Happy New Year

2016 has not started in any way I would have pictured it to start! My due date was Jan. 9th, my dads birthday and the day my grandpa died. I was hoping to have Sol on Jan. 9, but it wasn't meant to be. I mean the second we gave him an eviction date, he decided to pick his very own day! Although we knew he had the condition Lua had, we knew the new year would be similar to this, I still never pictured it. But he has already passed the days they gave him since they told us if we didn't have the exit procedure, he most likely wouldn't be intubated and would pass away at birth. Today he is 8 days old. He has already brought in a new year with us, so he is crossing things off his to do list with speed. It was a very special time to be able to spend the evening with him in his room, I held him while the new years eve ball dropped, and he got kisses from all of us at the stroke of midnight. I would have wished we could have done this not in the hospital but at least we had time with him.

I'm not sure what this new year will bring... I'm not sure if we will have a 1 year old next year, I guess I'm not promised to be here another year myself, or any of us. I dont know how long we will be in Madison, how we will be able to handle another trach, how may will adjust to being in school full time... So many unknowns for this year, and truthfully it pretty much scares me! It is kind of funny, thiago asked me the other day that if my sims were living our life, if I would quit the game and start a new one. At first I was think for sure!!! But then I thought about it and decided, no way I would, I want to see what would happen.. Besides Sims are not actually my life so it doesn't effect me any! If only that was actually true for me. The thing of it is, with Lua I believed full heartily that she would walk, talk, sit up, hold her head up, everything a normal kid can do, it would just take her longer.

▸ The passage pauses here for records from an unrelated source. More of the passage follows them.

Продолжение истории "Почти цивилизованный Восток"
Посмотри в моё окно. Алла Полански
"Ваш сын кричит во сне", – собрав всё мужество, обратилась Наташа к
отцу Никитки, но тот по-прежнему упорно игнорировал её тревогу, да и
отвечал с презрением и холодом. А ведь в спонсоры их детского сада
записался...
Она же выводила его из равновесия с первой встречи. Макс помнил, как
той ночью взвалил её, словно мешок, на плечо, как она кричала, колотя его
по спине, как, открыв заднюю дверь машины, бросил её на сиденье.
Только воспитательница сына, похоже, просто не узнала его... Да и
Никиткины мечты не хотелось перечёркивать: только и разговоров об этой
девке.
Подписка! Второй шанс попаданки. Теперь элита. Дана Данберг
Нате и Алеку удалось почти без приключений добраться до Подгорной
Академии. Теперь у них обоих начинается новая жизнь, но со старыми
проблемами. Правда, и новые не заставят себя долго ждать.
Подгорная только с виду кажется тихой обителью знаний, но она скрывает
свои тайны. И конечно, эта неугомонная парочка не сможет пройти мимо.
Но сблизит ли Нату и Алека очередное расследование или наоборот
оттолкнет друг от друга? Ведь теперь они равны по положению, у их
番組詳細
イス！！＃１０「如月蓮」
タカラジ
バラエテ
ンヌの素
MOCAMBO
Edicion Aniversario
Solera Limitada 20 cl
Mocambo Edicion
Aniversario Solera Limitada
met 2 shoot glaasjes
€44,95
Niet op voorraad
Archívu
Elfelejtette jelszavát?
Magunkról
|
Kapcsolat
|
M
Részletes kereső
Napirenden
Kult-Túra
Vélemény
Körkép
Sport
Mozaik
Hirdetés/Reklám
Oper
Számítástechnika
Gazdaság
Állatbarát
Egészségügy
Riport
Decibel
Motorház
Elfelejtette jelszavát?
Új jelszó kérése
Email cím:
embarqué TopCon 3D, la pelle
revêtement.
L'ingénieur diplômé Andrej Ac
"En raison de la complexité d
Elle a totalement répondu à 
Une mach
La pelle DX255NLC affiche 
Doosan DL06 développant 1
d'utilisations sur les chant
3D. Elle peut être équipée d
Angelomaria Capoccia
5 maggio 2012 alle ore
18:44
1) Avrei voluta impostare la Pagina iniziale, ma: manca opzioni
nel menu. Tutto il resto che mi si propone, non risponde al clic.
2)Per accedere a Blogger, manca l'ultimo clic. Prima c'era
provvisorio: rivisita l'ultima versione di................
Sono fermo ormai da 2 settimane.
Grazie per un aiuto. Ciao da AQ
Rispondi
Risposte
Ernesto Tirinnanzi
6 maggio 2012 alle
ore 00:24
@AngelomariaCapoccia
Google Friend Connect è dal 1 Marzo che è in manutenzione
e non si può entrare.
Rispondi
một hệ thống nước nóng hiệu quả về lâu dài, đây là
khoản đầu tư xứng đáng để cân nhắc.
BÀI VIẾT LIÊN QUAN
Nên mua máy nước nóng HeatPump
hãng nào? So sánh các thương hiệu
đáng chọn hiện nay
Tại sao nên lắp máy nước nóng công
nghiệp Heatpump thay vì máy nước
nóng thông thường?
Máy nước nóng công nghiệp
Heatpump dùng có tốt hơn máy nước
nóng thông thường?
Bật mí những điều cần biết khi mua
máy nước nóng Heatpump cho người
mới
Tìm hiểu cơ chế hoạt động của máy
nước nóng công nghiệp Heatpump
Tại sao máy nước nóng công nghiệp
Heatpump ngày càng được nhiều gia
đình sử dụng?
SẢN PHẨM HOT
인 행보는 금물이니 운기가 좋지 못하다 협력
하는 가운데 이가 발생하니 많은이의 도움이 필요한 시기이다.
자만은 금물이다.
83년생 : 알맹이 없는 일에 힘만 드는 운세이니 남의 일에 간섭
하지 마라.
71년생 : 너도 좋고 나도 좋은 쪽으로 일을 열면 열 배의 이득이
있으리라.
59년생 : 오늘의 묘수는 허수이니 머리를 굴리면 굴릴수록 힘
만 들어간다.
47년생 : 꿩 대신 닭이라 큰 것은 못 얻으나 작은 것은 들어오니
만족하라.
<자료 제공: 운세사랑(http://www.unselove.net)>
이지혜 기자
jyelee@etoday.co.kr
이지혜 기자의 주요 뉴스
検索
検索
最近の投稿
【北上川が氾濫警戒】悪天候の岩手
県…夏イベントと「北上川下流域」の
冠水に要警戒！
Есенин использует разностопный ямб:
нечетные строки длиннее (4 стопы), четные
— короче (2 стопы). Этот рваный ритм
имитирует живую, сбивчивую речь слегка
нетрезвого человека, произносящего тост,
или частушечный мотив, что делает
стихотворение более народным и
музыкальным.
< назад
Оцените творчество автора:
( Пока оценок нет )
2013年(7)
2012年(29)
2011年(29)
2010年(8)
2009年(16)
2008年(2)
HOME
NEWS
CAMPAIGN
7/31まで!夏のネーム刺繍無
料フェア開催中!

I feel like that blinded me from seeing how weak she was. But that kept me stronger. Knowing I just had to work with her and wait for the day she would reach these goals, kept me centered whenever doctors would say, wow she's so weak, wow she will be so much work, wow she will never get that trach out. I would choke back the emotions and say screw them, she will do what she wants...... But, she died. And now Sol is here and looks just like her. The doctors say the same things and it hurts a lot more this time and I'm no longer able to push it in the back of my mind and say, screw it, he will do what he wants.. Because that method got me no where.

Their condition is such a huge mystery, when we feel like we sort of know what it is, something is different and goes against the name of the condition. The pulmonary doctor that specializes in sma babies said he is weaker than sma babies... What is weaker than sma babies? My kids apparently. The diagnosis of x-linked sma is thrown out there for them, this has only been seen in 4??? Babies or some ridiculously low number like that. Life span being 2 years, and lungs being majorly effected from weakness. But we have no proof of this yet and regardless we are working with an amazing pulmonologist. She will give us all the tools we need to maximize Sols quality of life. Something I asked for with lua, a cough assist and was denied, Sol has already started getting it. This helps him to cough out secretions and break things up better than just suctioning and suctioning. The doctor wouldn't let us leave with out a vent, something lua really should have had for over night to give her a break to rest and restore strength. This doctor is truly amazing, she literally broke me down crying to her. I've never felt like such a baby in my life, sitting there crying to a doctor! She was kind though and understanding, she told me that I'm still grieving from our loss and having to go through everything again is a lot to go through and she understood. I know so much more this time, I can't help but wonder how long we will get this time around. I know people expect families who go through hard times to be ubber positive and blessed for every trial they receive, but that is sometimes impossible to do and I wish people didn't expect that. I wish I wasn't asked, how is everything? Because I dont know how it is going, I'm very sad with what is happening, I dont see a reason for this to be happening again, so I'm not going to act as if everything is great and positive over the situation. I know this is dark and no one wants to hear or read it, but it is the truth, not everyone has the fairy tale life or the picture perfect family.
I think I bummed everyone out enough for now... But there is still one thing I do really believe.... When I was pregnant with lua, things felt like they were going so well, I actually asked myself, I wonder what the next difficult issue will be for us. Well now I know. But thiago said the other day, we have to be due for a miracle by now. I really believe he is right. I no longer wonder what the next hard thing will be in our life but what will be the miracle that is coming up, we are in so much need for a miracle.